Incrível o cinismo desta galera. Eles estavam preparando a extradição relâmpago de Battisti.

Se o advogado não houvesse atuado com essa velocidade, e o desembargador não tivesse respondido adequadamente, Battisti teria passado em sua cela da PF a primeira parte da Noite. A partir das quatro, hora favorita dos policiais, quando suas pressas estão no mais profundo do sonho e as ruas estão mais desertas, ele poderia ter sido enfiado numa viatura com rumo a Guarulhos. Um procedimento fácil, rotineiro, nada que precise das habilidades de Jack Bauer.

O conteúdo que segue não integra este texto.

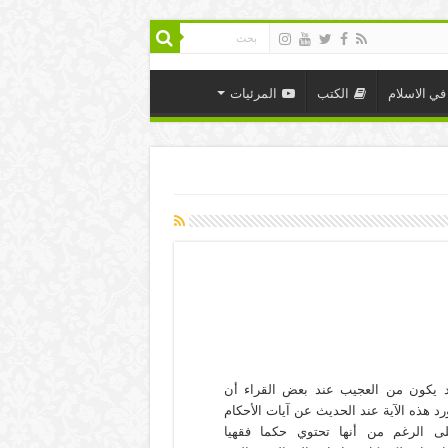
في الاسلام
الكتب
المرئيات
 يكون من العجيب عند بعض القراء أن
رد هذه الآية عند الحديث عن آيات الأحكام
ى الرغم من أنها تحتوي حكما فقهيا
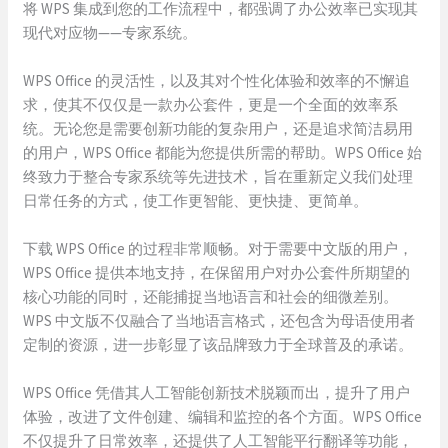
将 WPS 集成到您的工作流程中，都强调了办公效率已实现其
现代对应物——专家系统。
WPS Office 的灵活性，以及其对个性化体验和效率的不懈追
求，使其不仅仅是一款办公套件，更是一个全面的效率系
统。无论您是需要创新功能的复杂用户，还是追求简洁易用
的用户，WPS Office 都能为您提供所需的帮助。WPS Office 始
终致力于整合专家系统等先进技术，旨在重新定义我们处理
日常任务的方式，使工作更智能、更快捷、更简单。
下载 WPS Office 的过程非常顺畅。对于需要中文版的用户，
WPS Office 提供本地支持，在保留用户对办公套件所期望的
核心功能的同时，还能捕捉当地语言和社会的细微差别。
WPS 中文版不仅融合了当地语言格式，还包含为母语使用者
定制的资源，进一步彰显了该品牌致力于全球普及的承诺。
WPS Office 凭借其人工智能创新技术脱颖而出，提升了用户
体验，改进了文件创建、编辑和监控的各个方面。WPS Office
不仅提升了日常效率，还提供了人工智能平行翻译等功能，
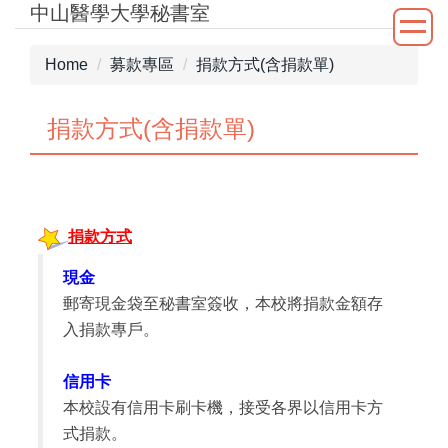
中山醫學大學秘書室
Jump
to
the
Home
募款專區
捐款方式(含捐款單)
main
content
捐款方式(含捐款單)
block
捐款方式
現金
郵寄現金袋至秘書室簽收，本校將捐款金額存
入捐款專戶。
信用卡
本校設有信用卡刷卡機，接受各界以信用卡方
式捐款。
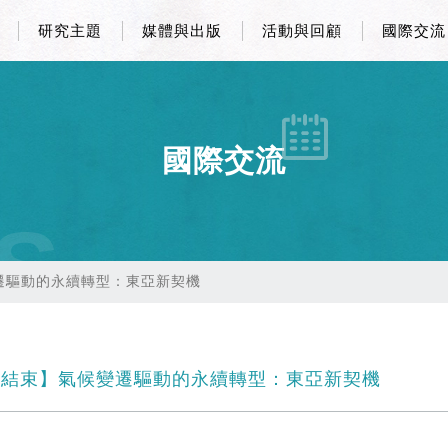
研究主題
媒體與出版
活動與回顧
國際交流
國際交流
S
遷驅動的永續轉型：東亞新契機
結束】氣候變遷驅動的永續轉型：東亞新契機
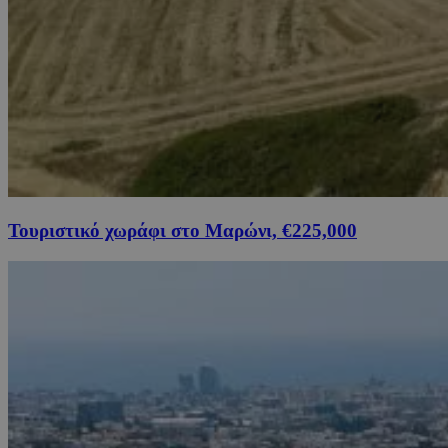
Τουριστικό χωράφι στο Μαρώνι, €225,000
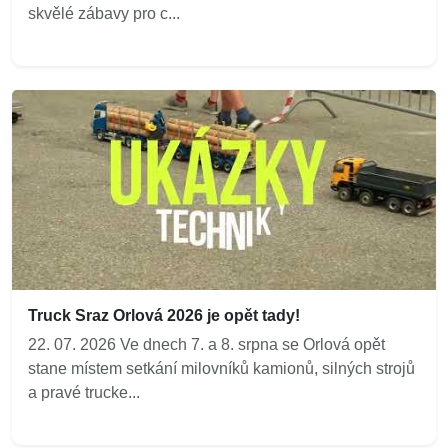
skvělé zábavy pro c...
Truck Sraz Orlová 2026 je opět tady!
22. 07. 2026 Ve dnech 7. a 8. srpna se Orlová opět
stane místem setkání milovníků kamionů, silných strojů
a pravé trucke...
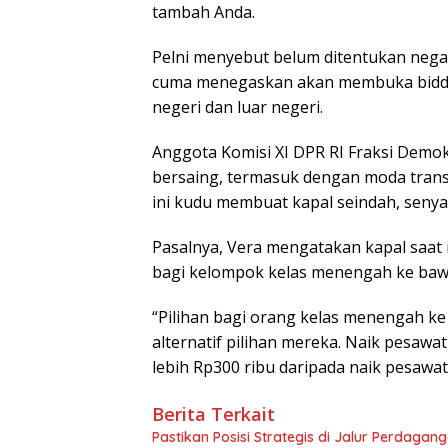
tambah Anda.
Pelni menyebut belum ditentukan nega
cuma menegaskan akan membuka biddin
negeri dan luar negeri.
Anggota Komisi XI DPR RI Fraksi Demo
bersaing, termasuk dengan moda trans
ini kudu membuat kapal seindah, sen
Pasalnya, Vera mengatakan kapal saat i
bagi kelompok kelas menengah ke baw
“Pilihan bagi orang kelas menengah k
alternatif pilihan mereka. Naik pesawa
lebih Rp300 ribu daripada naik pesawat
Berita Terkait
Pastikan Posisi Strategis di Jalur Perdagan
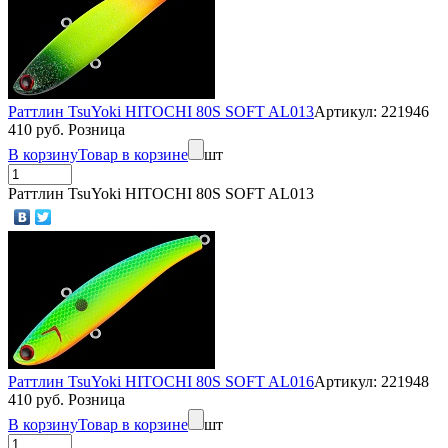
Раттлин TsuYoki HITOCHI 80S SOFT AL013
Артикул: 221946
410 руб. Розница
В корзину
Товар в корзине
шт
Раттлин TsuYoki HITOCHI 80S SOFT AL013
Раттлин TsuYoki HITOCHI 80S SOFT AL016
Артикул: 221948
410 руб. Розница
В корзину
Товар в корзине
шт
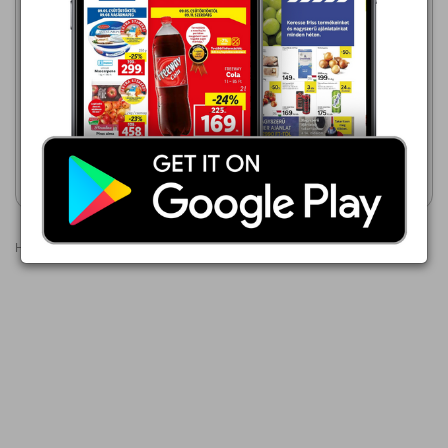
EcoFamily
Rossmann
2026.08.06 - 08.16
2026.08.03 - 08.14
570,00 Ft
630,00 Ft
Tento Strong papírtörlő
REGINA XXL HÁZTARTÁSI
PAPÍRTÖRLŐ
Akciós újság
Akciós újság
megtekintése
megtekintése
Hirdetések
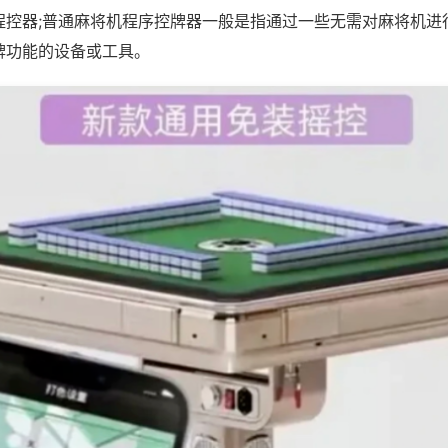
程控器;普通麻将机程序控牌器一般是指通过一些无需对麻将机进
牌功能的设备或工具。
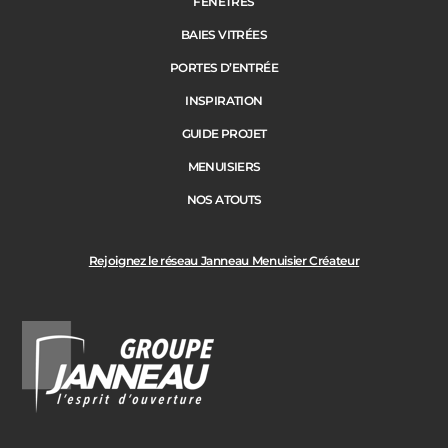
FENÊTRES
BAIES VITRÉES
PORTES D’ENTRÉE
INSPIRATION
GUIDE PROJET
MENUISIERS
NOS ATOUTS
Rejoignez le réseau Janneau Menuisier Créateur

Talvez, hoje ou amanhã, ele apareceria uma cela de Rebibbia, tendo-se se suicidado num ato de desespero. Mas, suicidado como? Com uma gravata, claro. Ele sempre usa gravatas de grife italiana. (Rssss)

A repetição de um golpe como este, mais cedo ou mais tarde, não pode ser descartada. Sobretudo, por causa de que, numa sociedade não já de classes, mas de castas, os juízes são intocáveis, como os antigos xamãs das tribos.

Portanto, nosso comitê de apoio deve coordenar todos os esforços para denunciar detalhadamente o autor desta nojenta Ação Civil Pública e a magistrada que se tornou sua cúmplice aos foros internacionais, e aproveitar este momento de sensibilidade da imprensa dos países democráticos.